What the task requires =>
Transcribe all records below exactly, without images.

[Records from a dataset]
....

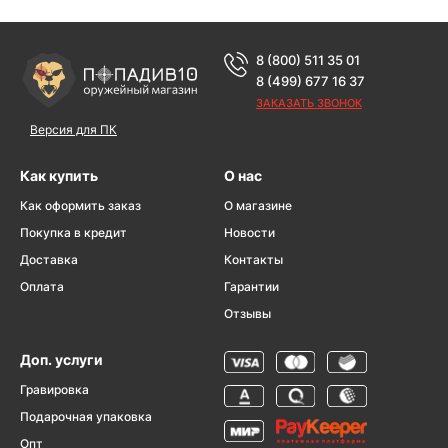
8 (800) 511 35 01
8 (499) 677 16 37
ЗАКАЗАТЬ ЗВОНОК
Версия для ПК
Как купить
О нас
Как оформить заказ
О магазине
Покупка в кредит
Новости
Доставка
Контакты
Оплата
Гарантии
Отзывы
Доп. услуги
Гравировка
Подарочная упаковка
Опт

....

Answer for the task =>
8 (800) 511 35 01
8 (499) 677 16 37
ЗАКАЗАТЬ ЗВОНОК
Версия для ПК
Как купить
О нас
Как оформить заказ
О магазине
Покупка в кредит
Новости
Доставка
Контакты
Оплата
Гарантии
Отзывы
Доп. услуги
Гравировка
Подарочная упаковка
Опт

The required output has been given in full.